Cónal Creedon is a critically acclaimed novelist, playwright and documentary filmmaker. Many readers will already be familiar with him. I was not, until a writer friend, Norma, shared with me a CBC Radio Ideas special event from McGill University in Montreal. Writing in USA Review Of Books, Kate Robinson describes Creedon’s work this way:
“Creedon’s well-honed, multi-dimensional cast of characters, his vividly portrayed settings and interiors of 1970s and contemporary Cork, and his measured but lyrical prose nail every nuance of the story arc. The author has ripped open his Irish heart to spill this marvellous pastiche, a real-life creed that must be absorbed with one’s heart open wide to the pathos and poignancy of love lost and found, life lived and unlived, and spirituality bound to blind faith or soaring on the wings of perception.”
Clearly Creedon is a writer I need to read. Norma was kind enough to share her notes from the event where she drew inspiration for her own writing, and by extension, me for mine.
Creedon says he writes just because he’s a storyteller, and storytelling can manifest itself as writing; he measures his success as being able to do what he loves to do.
Now in retirement with flexible time on my hands, I find that writing is what I want to do. Earlier in life, my focus—even obsession—was classical organ music; later jazz; often photography. My profession and vocation has been and remains Christian ministry as an ordained Anglican priest. Since 2001 ecological justice study and advocacy has been my passion. As one seminary professor and many spiritual directors have suggested to me over th years, perhaps I could narrow my focus. Well, that doesn’t work; I just can’t do it. I am a life-long learner and constant intellectual and experiential explorer. And yes, with Creedon, I am a story-teller.
For Creedon, another great aspect of writing is that you really don’t need resources other than a pen and a piece of paper.
This is true for most folks but not for me. My handwriting is impossible to read even for experienced pharmacists. I need my computer, not my phone or tablet. Coping with my vision challenges, I need my desktop with a large, high resolution screen. Otherwise I just need time, freedom from distractions, and life’s duties and delights to feed my imagination. I know that I publish a little too often on this blog. But I swear to you, if I sit down, the ideas for blogs just keep coming.
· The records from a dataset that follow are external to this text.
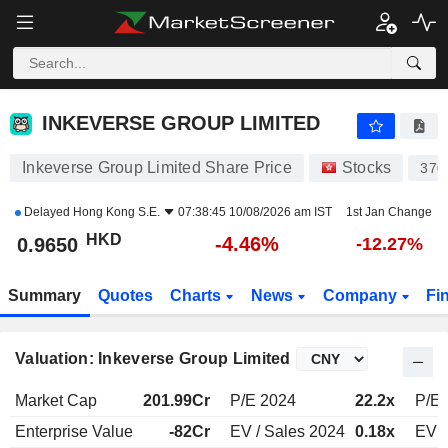
INKEVERSE GROUP LIMITED
0.9650
$
-4.46%
INKEVERSE GROUP LIMITED
Inkeverse Group Limited Share Price
Stocks
370
Delayed
Hong Kong S.E.
07:38:45 10/08/2026 am IST
1st Jan Change
HKD
-4.46%
0.9650
-12.27%
Summary
Quotes
Charts
News
Company
Fi
Valuation: Inkeverse Group Limited
Market Cap
201.99Cr
P/E 2024
22.2x
P/E 
Enterprise Value
-82Cr
EV / Sales 2024
0.18x
EV /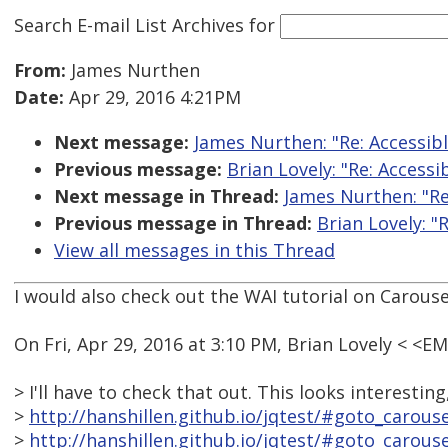
Search E-mail List Archives
for
From:
James Nurthen
Date:
Apr 29, 2016 4:21PM
Next message:
James Nurthen: "Re: Accessib
Previous message:
Brian Lovely: "Re: Accessi
Next message in Thread:
James Nurthen: "Re
Previous message in Thread:
Brian Lovely: "
View all messages in this Thread
I would also check out the WAI tutorial on Carouse
On Fri, Apr 29, 2016 at 3:10 PM, Brian Lovely < <
> I'll have to check that out. This looks interesting
>
http://hanshillen.github.io/jqtest/#goto_carouse
>
http://hanshillen.github.io/jqtest/#goto_carous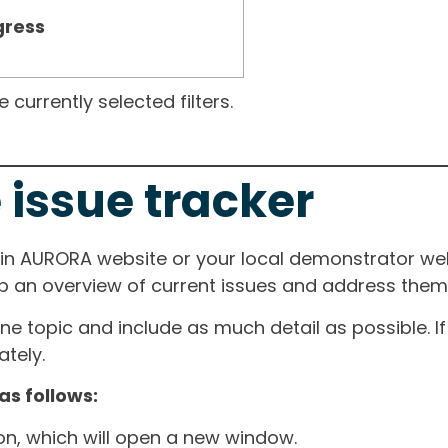
gress
currently selected filters.
 issue tracker
ain AURORA website or your local demonstrator web
ep an overview of current issues and address them i
one topic and include as much detail as possible. 
tely.
as follows:
ton, which will open a new window.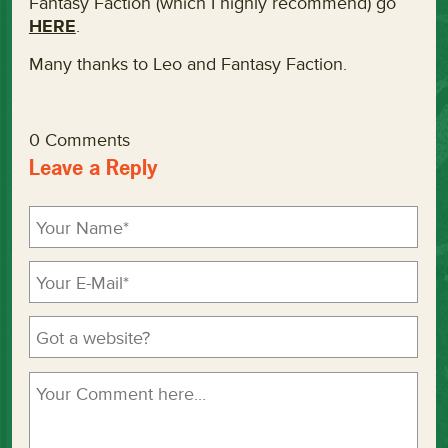
Fantasy Faction (which I highly recommend) go
HERE
.
Many thanks to Leo and Fantasy Faction.
0 Comments
Leave a Reply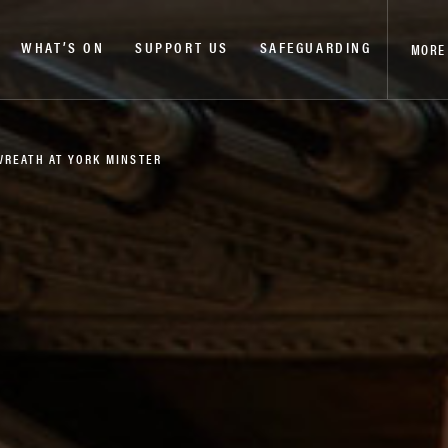
WHAT’S ON
SUPPORT US
SAFEGUARDING
MORE
WREATH AT YORK MINSTER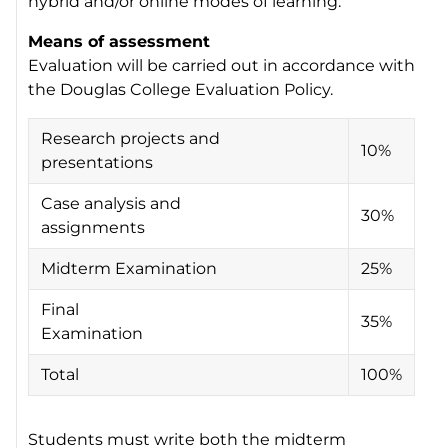
hybrid and/or online modes of learning.
Means of assessment
Evaluation will be carried out in accordance with
the Douglas College Evaluation Policy.
Research projects and
10%
presentations
Case analysis and
30%
assignments
Midterm Examination
25%
Final
35%
Examination
Total
100%
Students must write both the midterm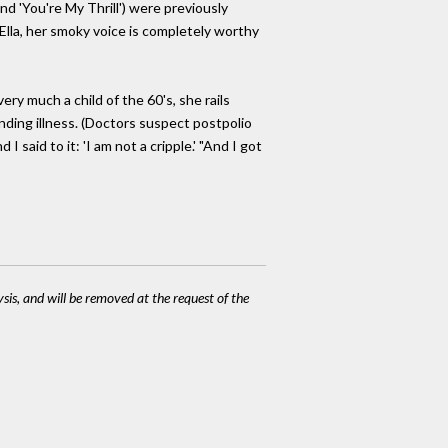
nd 'You're My Thrill') were previously
 Ella, her smoky voice is completely worthy
very much a child of the 60's, she rails
anding illness. (Doctors suspect postpolio
 said to it: 'I am not a cripple.' "And I got
ysis, and will be removed at the request of the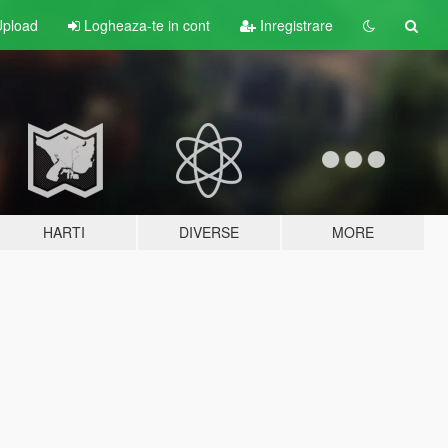
pload
Logheaza-te in cont
Inregistrare
HARTI
DIVERSE
MORE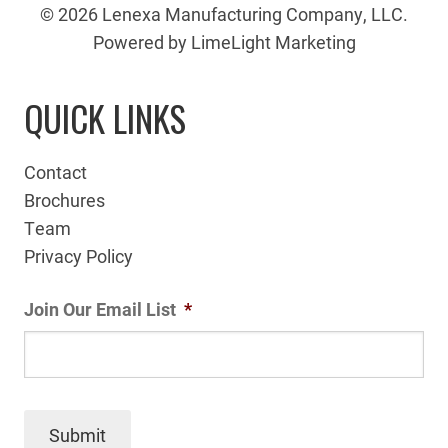
© 2026 Lenexa Manufacturing Company, LLC.
Powered by LimeLight Marketing
QUICK LINKS
Contact
Brochures
Team
Privacy Policy
Join Our Email List
*
Submit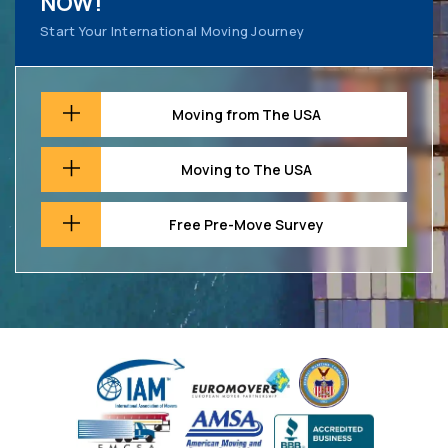
NOW!
Start Your International Moving Journey
Moving from The USA
Moving to The USA
Free Pre-Move Survey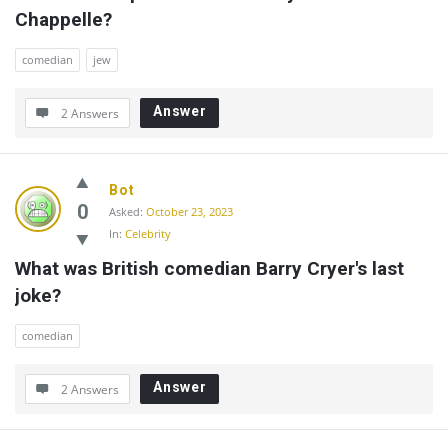
Chappelle?
comedian
jew
Answer
2 Answers
Bot
0
Asked:
October 23, 2023
In:
Celebrity
What was British comedian Barry Cryer's last 
joke?
comedian
Answer
2 Answers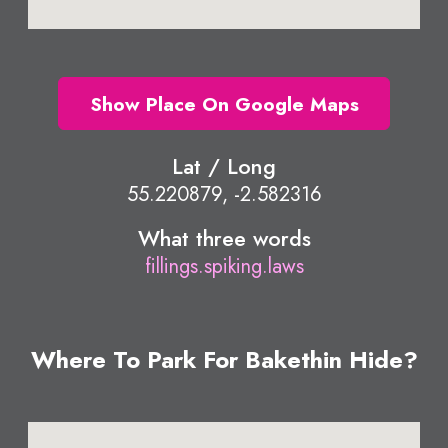
Show Place On Google Maps
Lat / Long
55.220879, -2.582316
What three words
fillings.spiking.laws
Where To Park For Bakethin Hide?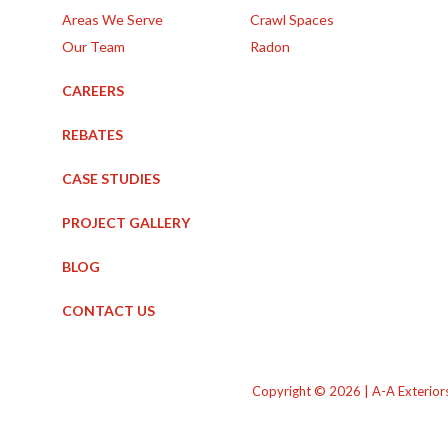
Areas We Serve
Crawl Spaces
Our Team
Radon
CAREERS
REBATES
CASE STUDIES
PROJECT GALLERY
BLOG
CONTACT US
Copyright © 2026 | A-A Exterior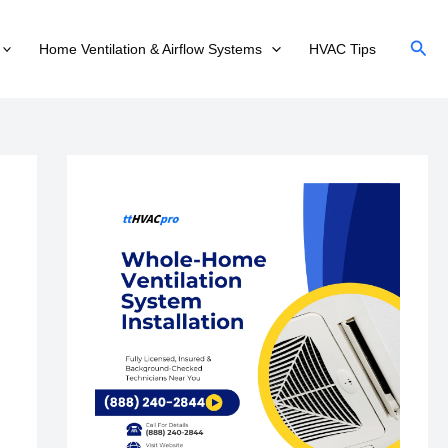
Sear
Home Ventilation & Airflow Systems
HVAC Tips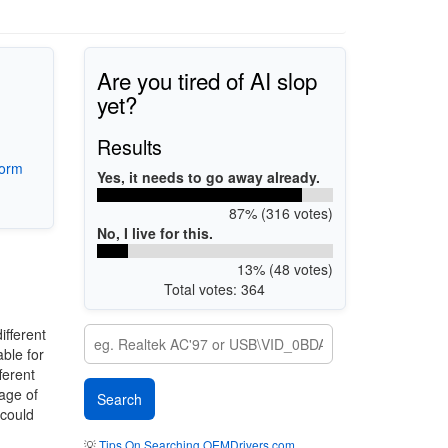
Are you tired of AI slop
yet?
Results
form
Yes, it needs to go away already.
87% (316 votes)
No, I live for this.
13% (48 votes)
Total votes: 364
ifferent
ble for
ferent
mage of
 could
💡
Tips On Searching OEMDrivers.com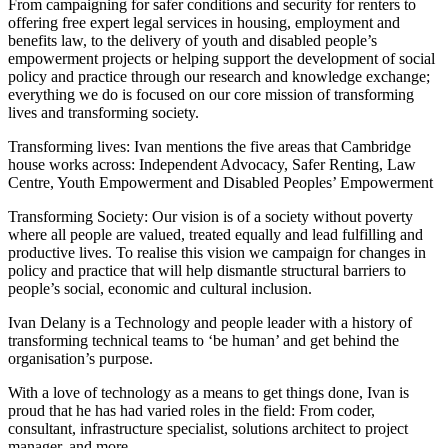
From campaigning for safer conditions and security for renters to
offering free expert legal services in housing, employment and
benefits law, to the delivery of youth and disabled people’s
empowerment projects or helping support the development of social
policy and practice through our research and knowledge exchange;
everything we do is focused on our core mission of transforming
lives and transforming society.
Transforming lives: Ivan mentions the five areas that Cambridge
house works across: Independent Advocacy, Safer Renting, Law
Centre, Youth Empowerment and Disabled Peoples’ Empowerment
Transforming Society: Our vision is of a society without poverty
where all people are valued, treated equally and lead fulfilling and
productive lives. To realise this vision we campaign for changes in
policy and practice that will help dismantle structural barriers to
people’s social, economic and cultural inclusion.
Ivan Delany is a Technology and people leader with a history of
transforming technical teams to ‘be human’ and get behind the
organisation’s purpose.
With a love of technology as a means to get things done, Ivan is
proud that he has had varied roles in the field: From coder,
consultant, infrastructure specialist, solutions architect to project
manager, and more.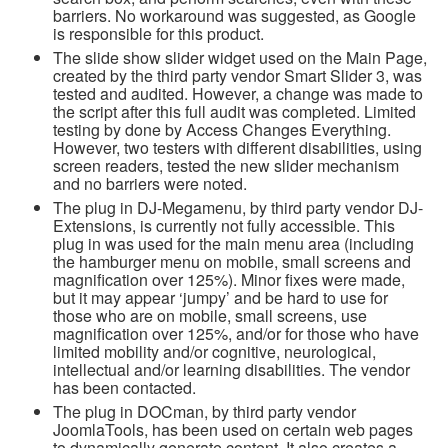
barriers. No workaround was suggested, as Google
is responsible for this product.
The slide show slider widget used on the Main Page,
created by the third party vendor Smart Slider 3,
was
tested and audited. However, a change was made to
the script after this full audit was completed. Limited
testing by done by Access Changes Everything.
However, two testers with different disabilities, using
screen readers, tested the new slider mechanism
and no barriers were noted.
The plug in DJ-Megamenu, by third party vendor DJ-
Extensions, is currently not fully accessible. This
plug in was used for the main menu area (including
the hamburger menu on mobile, small screens and
magnification over 125%). Minor fixes were made,
but it may appear ‘jumpy’ and be hard to use for
those who are on mobile, small screens, use
magnification over 125%, and/or for those who have
limited mobility and/or cognitive, neurological,
intellectual and/or learning disabilities. The vendor
has been contacted.
The plug in DOCman, by third party vendor
JoomlaTools, has been used on certain web pages
to dynamically generate content. It also creates a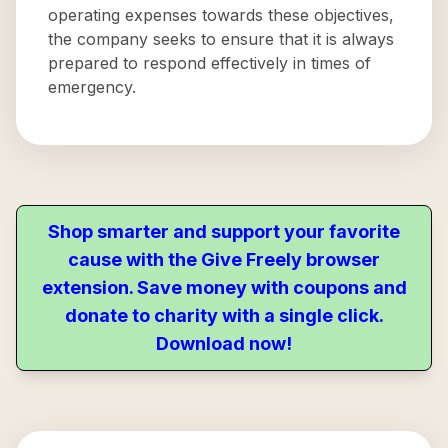
operating expenses towards these objectives,
the company seeks to ensure that it is always
prepared to respond effectively in times of
emergency.
Shop smarter and support your favorite
cause with the Give Freely browser
extension. Save money with coupons and
donate to charity with a single click.
Download now!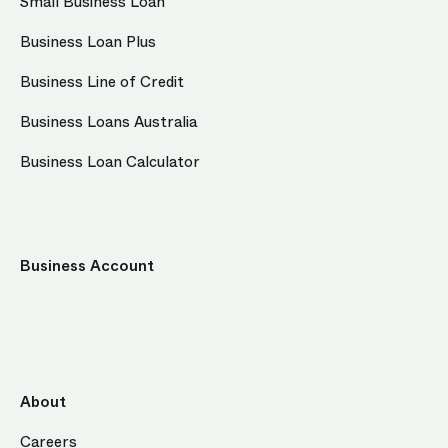
Small Business Loan
Business Loan Plus
Business Line of Credit
Business Loans Australia
Business Loan Calculator
Business Account
About
Careers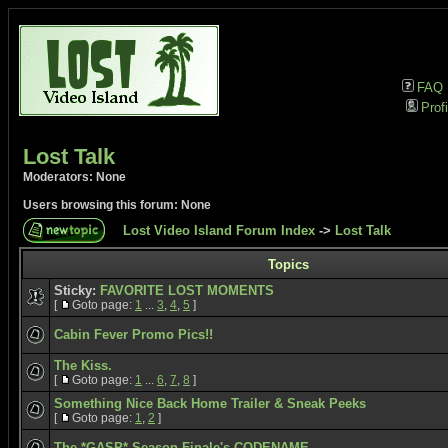
FAQ
Profi
Lost Talk
Moderators: None
Users browsing this forum: None
Lost Video Island Forum Index
->
Lost Talk
Topics
Sticky:
FAVORITE LOST MOMENTS
[
Goto page:
1
...
3
,
4
,
5
]
Cabin Fever Promo Pics!!
The Kiss.
[
Goto page:
1
...
6
,
7
,
8
]
Something Nice Back Home Trailer & Sneak Peeks
[
Goto page:
1
,
2
]
The *GASP* Season Finale's CODENAME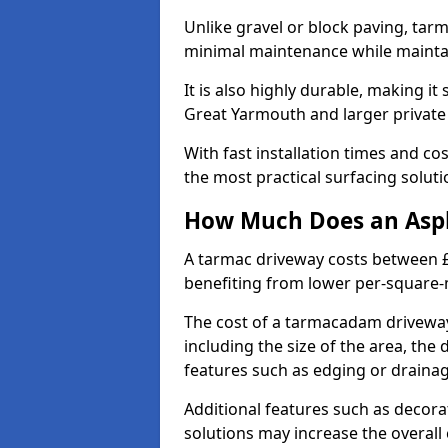
Unlike gravel or block paving, tar
minimal maintenance while maintai
It is also highly durable, making it
Great Yarmouth and larger private
With fast installation times and c
the most practical surfacing solu
How Much Does an Asph
A tarmac driveway costs between £
benefiting from lower per-square-
The cost of a tarmacadam driveway
including the size of the area, the 
features such as edging or drainag
Additional features such as decora
solutions may increase the overall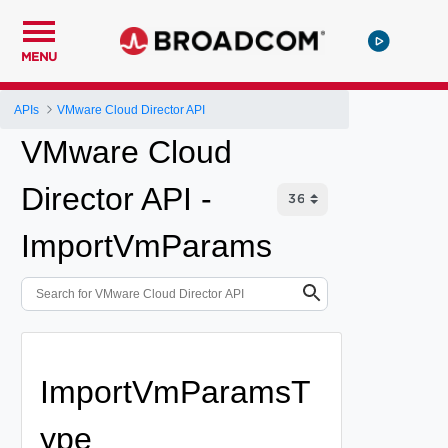
MENU
APIs
VMware Cloud Director API
VMware Cloud
Director API -
ImportVmParams
ImportVmParamsT
ype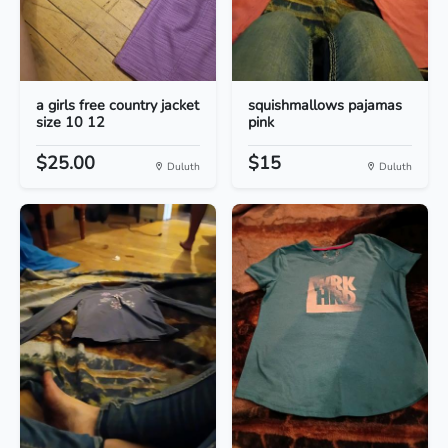
a girls free country jacket
squishmallows pajamas
size 10 12
pink
$25.00
$15
Duluth
Duluth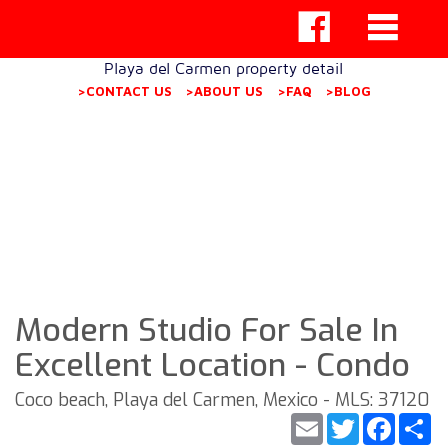
Playa del Carmen property detail
>CONTACT US
>ABOUT US
>FAQ
>BLOG
Modern Studio For Sale In
Excellent Location - Condo
Coco beach, Playa del Carmen, Mexico - MLS: 37120
Email
Twitter
Faceb
S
I don’t try to produce material; I manage what at times is a fountain flow of ideas.
Here’s something I did not expect: True creativity comes from embracing ridicule.
If you want to see my face and ears go red, humiliate me. Tell me I am being ridiculous. I am extremely sensitive to criticism. I have worked on this, for years, and failed. {Ears red even thinking about this.) I remember a retreat leader, an Episcopal bishop from the US, introducing himself as someone “who really needed to be liked.” Bad approach; believe me, I have tried it. Doesn’t work. Simply means that the truth scampers out of the room.
I can sometimes learn from my mistakes, and I suppose one test of living is that the learning continues.
To Norma’s list of insights I will add one final Creedon quote: The storyteller is the keeper of the flame.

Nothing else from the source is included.